- **Goal of the exercise**: Only the pictures stay out; every record is to be quoted exactly.

▼▼▼

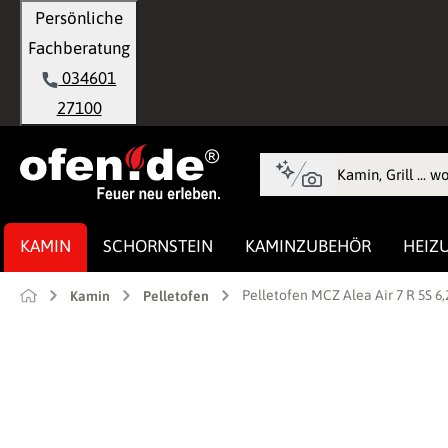
Persönliche
springen
Zur Hauptnavigation springen
Fachberatung
034601
27100
KAMIN
SCHORNSTEIN
KAMINZUBEHÖR
HEIZ
Pelletofen MCZ Alea Air 7 R 5S 6
Kamin
Pelletofen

▲▲▲

- **Written solution**:
Persönliche
springen
Zur Hauptnavigation springen
Fachberatung
034601
27100
KAMIN
SCHORNSTEIN
KAMINZUBEHÖR
HEIZ
Pelletofen MCZ Alea Air 7 R 5S 6
Kamin
Pelletofen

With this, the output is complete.